The AutoTokenizer automatically selects the appropriate backend based on available files and dependencies. This is transparent, you continue to use AutoTokenizer.from_pretrained() as before. This allows transformers to be future-proof and modular to easily support future backends.

Defining a tokenizers outside of the existing backends

We enable users and tokenizer builders to define their own tokenizers from top to bottom. Tokenizers are usually defined using a backend such as tokenizers, sentencepiece or mistral-common, but we offer the possibility to design the tokenizer at a higher-level, without relying on those backends.

To do so, you can import the PythonBackend (which was previously known as PreTrainedTokenizer). This class encapsulates all the logic related to added tokens, encoding, and decoding.

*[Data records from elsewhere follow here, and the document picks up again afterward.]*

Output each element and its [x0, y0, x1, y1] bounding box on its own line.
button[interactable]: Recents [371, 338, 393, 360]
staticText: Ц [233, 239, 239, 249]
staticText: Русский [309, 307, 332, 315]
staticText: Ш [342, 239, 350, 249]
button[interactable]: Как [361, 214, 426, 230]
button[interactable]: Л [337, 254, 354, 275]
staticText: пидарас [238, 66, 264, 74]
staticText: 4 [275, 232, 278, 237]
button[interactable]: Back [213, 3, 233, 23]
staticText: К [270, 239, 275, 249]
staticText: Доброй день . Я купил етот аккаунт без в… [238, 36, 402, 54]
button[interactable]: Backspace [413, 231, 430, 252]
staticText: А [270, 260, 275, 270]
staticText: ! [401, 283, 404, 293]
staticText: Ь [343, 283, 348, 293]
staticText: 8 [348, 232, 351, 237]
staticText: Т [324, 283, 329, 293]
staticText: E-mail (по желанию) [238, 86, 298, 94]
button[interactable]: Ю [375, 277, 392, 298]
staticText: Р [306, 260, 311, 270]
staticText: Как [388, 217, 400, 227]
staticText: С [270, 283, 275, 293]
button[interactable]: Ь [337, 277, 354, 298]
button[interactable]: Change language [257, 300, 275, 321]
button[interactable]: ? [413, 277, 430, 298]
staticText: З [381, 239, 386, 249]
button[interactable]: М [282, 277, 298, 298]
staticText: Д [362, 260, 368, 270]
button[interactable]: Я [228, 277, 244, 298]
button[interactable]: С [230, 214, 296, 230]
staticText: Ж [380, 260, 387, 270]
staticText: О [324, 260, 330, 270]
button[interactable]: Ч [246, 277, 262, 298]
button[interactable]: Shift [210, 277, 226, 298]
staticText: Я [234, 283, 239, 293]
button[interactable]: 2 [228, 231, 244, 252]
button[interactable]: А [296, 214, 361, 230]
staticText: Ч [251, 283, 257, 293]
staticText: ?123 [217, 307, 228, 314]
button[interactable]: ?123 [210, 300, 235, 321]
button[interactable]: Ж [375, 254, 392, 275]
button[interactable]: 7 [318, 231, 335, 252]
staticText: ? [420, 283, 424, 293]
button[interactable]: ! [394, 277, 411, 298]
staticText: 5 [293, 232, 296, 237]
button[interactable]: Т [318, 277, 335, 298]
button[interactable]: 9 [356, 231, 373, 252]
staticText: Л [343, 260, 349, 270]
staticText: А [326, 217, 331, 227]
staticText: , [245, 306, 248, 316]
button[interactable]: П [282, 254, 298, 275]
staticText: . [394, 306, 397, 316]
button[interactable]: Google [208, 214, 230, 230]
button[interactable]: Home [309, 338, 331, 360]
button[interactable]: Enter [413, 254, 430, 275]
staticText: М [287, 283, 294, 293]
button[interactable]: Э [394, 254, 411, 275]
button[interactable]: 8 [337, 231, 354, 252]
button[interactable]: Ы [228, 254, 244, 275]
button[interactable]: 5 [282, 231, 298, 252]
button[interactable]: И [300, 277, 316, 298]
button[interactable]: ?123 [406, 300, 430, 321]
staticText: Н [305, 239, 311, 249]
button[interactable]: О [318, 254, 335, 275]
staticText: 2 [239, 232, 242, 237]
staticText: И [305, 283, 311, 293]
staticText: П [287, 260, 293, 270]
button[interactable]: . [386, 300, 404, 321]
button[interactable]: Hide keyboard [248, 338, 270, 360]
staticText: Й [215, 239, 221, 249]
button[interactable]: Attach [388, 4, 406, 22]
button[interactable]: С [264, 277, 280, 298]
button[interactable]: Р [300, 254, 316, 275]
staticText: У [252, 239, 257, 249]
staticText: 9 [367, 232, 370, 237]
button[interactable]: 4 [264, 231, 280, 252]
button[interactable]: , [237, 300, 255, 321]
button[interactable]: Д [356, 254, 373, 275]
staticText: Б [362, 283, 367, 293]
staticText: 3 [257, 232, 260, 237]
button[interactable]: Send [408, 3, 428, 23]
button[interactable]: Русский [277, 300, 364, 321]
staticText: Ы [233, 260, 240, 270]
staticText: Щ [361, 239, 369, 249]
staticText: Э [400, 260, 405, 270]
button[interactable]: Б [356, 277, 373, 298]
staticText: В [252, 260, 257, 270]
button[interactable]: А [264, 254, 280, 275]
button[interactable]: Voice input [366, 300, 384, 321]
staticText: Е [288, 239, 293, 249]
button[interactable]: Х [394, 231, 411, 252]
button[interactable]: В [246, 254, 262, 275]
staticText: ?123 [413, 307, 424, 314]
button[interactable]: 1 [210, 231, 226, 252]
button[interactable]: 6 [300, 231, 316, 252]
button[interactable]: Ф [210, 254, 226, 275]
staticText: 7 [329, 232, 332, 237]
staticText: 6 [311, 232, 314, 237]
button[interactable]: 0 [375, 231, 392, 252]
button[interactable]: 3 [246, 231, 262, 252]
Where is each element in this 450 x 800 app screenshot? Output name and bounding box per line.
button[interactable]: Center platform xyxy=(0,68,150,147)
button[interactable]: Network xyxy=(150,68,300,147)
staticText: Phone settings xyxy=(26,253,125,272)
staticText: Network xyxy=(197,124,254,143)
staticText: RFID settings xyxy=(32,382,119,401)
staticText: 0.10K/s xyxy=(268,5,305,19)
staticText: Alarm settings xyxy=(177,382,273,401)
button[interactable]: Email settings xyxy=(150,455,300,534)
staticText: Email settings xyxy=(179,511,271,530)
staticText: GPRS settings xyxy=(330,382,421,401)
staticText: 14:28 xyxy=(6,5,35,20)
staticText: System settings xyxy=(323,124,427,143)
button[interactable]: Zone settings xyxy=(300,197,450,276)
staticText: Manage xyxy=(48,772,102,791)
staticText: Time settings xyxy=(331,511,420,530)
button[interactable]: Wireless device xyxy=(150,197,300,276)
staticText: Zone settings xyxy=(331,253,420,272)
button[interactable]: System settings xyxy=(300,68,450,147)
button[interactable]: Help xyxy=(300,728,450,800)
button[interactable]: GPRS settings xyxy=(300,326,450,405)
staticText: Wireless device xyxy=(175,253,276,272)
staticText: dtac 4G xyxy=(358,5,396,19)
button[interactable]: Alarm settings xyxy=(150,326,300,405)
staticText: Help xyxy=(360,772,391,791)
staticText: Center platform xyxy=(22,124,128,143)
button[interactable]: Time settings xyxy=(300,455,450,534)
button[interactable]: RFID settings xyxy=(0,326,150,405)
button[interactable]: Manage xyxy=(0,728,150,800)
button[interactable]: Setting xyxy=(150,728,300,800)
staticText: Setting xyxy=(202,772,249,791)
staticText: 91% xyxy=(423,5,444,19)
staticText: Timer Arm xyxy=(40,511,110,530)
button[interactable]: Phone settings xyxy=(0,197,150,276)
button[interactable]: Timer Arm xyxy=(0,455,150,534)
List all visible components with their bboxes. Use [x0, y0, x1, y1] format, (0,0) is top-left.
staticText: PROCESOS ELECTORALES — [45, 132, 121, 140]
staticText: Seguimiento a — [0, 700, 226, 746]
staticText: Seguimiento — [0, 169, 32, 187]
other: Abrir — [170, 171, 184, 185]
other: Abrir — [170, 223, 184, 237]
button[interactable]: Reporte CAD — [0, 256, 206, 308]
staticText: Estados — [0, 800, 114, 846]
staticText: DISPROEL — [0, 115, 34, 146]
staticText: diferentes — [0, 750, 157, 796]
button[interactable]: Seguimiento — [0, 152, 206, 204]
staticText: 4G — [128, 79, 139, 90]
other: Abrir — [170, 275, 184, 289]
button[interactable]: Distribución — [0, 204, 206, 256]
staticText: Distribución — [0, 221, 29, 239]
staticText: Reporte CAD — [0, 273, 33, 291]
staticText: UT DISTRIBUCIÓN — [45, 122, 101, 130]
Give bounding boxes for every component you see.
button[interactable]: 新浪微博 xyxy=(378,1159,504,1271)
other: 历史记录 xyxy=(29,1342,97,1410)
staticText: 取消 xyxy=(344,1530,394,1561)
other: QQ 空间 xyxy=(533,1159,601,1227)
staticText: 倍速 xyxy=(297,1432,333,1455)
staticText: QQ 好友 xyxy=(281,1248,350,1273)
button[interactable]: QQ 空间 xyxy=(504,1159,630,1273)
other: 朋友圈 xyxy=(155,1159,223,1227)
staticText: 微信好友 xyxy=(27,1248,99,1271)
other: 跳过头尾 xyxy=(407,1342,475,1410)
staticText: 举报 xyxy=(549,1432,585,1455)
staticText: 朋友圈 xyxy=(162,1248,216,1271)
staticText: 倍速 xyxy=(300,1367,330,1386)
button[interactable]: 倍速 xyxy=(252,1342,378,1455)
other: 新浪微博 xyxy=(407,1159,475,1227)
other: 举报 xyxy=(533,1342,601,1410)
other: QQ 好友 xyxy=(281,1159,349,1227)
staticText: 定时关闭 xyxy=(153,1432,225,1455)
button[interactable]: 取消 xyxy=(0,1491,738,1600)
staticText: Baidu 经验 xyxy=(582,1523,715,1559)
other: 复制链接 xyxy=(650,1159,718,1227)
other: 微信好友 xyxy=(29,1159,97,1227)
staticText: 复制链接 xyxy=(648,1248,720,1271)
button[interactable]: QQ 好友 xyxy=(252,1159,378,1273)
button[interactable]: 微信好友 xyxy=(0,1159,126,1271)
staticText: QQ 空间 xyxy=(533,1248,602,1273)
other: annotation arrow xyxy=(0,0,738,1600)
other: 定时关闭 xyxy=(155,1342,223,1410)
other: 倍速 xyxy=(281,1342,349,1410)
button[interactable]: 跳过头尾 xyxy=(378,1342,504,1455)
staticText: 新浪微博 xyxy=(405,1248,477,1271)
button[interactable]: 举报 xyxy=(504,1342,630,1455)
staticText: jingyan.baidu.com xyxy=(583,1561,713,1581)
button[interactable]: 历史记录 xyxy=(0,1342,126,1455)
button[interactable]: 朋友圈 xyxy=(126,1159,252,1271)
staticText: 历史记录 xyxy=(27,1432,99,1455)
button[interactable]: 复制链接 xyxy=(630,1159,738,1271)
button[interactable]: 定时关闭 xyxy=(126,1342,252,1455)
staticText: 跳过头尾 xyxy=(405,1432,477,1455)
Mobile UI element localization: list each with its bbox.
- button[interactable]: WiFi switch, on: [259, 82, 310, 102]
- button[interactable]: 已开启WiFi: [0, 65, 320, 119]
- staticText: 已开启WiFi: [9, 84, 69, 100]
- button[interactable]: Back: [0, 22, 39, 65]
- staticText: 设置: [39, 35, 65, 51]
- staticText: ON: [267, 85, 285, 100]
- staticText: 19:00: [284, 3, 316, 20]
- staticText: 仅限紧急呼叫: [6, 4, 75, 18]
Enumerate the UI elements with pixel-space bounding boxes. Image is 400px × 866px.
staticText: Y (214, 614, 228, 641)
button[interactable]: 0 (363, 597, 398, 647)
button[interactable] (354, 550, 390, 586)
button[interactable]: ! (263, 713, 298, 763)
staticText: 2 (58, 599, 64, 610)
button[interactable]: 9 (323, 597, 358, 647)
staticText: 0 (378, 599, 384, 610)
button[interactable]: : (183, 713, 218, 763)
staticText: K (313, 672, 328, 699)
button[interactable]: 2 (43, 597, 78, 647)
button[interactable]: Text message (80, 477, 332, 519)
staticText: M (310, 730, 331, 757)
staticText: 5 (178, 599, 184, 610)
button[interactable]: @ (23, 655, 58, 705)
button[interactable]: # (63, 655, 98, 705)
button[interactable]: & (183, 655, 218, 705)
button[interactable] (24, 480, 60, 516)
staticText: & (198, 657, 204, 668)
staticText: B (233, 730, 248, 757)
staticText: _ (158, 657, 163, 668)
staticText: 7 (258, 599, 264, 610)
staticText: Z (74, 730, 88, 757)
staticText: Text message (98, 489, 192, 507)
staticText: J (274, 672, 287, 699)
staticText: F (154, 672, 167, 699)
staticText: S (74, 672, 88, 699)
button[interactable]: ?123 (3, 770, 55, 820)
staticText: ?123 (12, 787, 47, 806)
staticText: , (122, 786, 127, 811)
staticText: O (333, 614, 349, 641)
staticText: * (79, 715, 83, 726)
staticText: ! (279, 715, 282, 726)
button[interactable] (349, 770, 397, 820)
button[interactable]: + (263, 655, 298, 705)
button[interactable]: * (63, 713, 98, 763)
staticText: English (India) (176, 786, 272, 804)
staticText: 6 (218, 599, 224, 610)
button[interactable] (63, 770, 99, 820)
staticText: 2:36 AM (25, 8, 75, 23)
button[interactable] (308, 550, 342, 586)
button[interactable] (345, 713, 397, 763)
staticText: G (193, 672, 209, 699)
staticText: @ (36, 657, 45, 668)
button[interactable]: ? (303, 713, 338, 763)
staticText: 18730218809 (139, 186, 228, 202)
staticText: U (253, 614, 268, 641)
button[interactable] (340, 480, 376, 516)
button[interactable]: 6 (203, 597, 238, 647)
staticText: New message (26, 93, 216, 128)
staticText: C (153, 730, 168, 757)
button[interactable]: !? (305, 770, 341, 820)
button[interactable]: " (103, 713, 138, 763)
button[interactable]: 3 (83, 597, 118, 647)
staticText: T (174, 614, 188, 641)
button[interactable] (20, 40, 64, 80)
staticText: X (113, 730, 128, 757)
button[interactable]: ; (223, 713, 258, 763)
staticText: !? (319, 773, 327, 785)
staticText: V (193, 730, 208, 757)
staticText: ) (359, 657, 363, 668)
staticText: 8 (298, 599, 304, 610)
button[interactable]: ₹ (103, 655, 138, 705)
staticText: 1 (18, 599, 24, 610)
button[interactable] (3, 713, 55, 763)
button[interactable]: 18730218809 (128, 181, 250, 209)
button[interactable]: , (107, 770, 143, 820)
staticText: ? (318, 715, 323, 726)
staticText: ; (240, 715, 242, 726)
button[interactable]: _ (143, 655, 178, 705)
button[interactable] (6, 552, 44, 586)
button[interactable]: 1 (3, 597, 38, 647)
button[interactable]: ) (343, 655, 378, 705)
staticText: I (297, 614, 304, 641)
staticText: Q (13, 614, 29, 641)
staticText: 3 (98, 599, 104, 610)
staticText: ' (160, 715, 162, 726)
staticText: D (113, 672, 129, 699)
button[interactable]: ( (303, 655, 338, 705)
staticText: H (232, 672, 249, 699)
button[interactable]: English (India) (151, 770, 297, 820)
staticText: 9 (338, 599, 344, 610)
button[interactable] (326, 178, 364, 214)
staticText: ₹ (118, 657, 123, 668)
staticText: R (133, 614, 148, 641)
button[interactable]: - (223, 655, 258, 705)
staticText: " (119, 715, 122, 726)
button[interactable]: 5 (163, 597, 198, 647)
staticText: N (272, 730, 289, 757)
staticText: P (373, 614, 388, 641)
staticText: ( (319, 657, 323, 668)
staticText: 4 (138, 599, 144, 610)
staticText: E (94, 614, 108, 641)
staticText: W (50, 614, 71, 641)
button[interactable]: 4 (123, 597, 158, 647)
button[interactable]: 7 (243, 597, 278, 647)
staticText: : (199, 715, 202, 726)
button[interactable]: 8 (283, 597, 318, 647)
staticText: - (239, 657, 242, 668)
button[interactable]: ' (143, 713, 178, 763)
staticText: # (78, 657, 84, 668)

If you want something even higher up the stack, then PreTrainedTokenizerBase is what PythonBackend inherits from. It contains the very basic tokenizer API features:

  • encode
  • decode
  • vocab_size
  • get_vocab
  • convert_tokens_to_ids
  • convert_ids_to_tokens
  • from_pretrained
  • save_pretrained
  • among a few others
API Changes
1. Direct tokenizer initialization with vocab and merges

Starting with v5, we now enable initializing blank, untrained tokenizers-backed tokenizers:

from transformers import LlamaTokenizer

tokenizer = LlamaTokenizer()

This tokenizer will therefore follow the definition of the LlamaTokenizer as defined in its class definition. It can then be trained on a corpus as can be seen in the tokenizers documentation.

These tokenizers can also be initialized from vocab and merges (if necessary), like the previous "slow" tokenizers:

from transformers import LlamaTokenizer

vocab = {"<unk>": 0, "<s>": 1, "</s>": 2, "hello": 3, "world": 4}
merges = [("h", "e"), ("l", "l"), ("o", " ")]

tokenizer = LlamaTokenizer(vocab=vocab, merges=merges)

This tokenizer will behave as a Llama-like tokenizer, with an updated vocabulary. This allows comparing different tokenizer classes with the same vocab; therefore enabling the comparison of different pre-tokenizers, normalizers, etc.

⚠️ The vocab_file (as in, a path towards a file containing the vocabulary) cannot be used to initialize the LlamaTokenizer as loading from files is reserved to the from_pretrained method.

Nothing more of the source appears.